(Problem to work on): Nothing but the lines from the one containing "PLNIČKY KLOBÁS" through the last line of the data below should be returned, each copied exactly.

Page-level text extractions
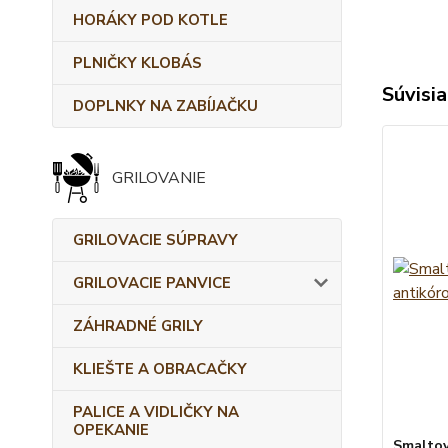
HORÁKY POD KOTLE
PLNIČKY KLOBÁS
Súvisia
DOPLNKY NA ZABÍJAČKU
GRILOVANIE
GRILOVACIE SÚPRAVY
GRILOVACIE PANVICE
ZÁHRADNÉ GRILY
KLIEŠTE A OBRACAČKY
PALICE A VIDLIČKY NA
OPEKANIE
Smaltov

(Task output):
PLNIČKY KLOBÁS
Súvisia
DOPLNKY NA ZABÍJAČKU
GRILOVANIE
GRILOVACIE SÚPRAVY
GRILOVACIE PANVICE
ZÁHRADNÉ GRILY
KLIEŠTE A OBRACAČKY
PALICE A VIDLIČKY NA
OPEKANIE
Smaltov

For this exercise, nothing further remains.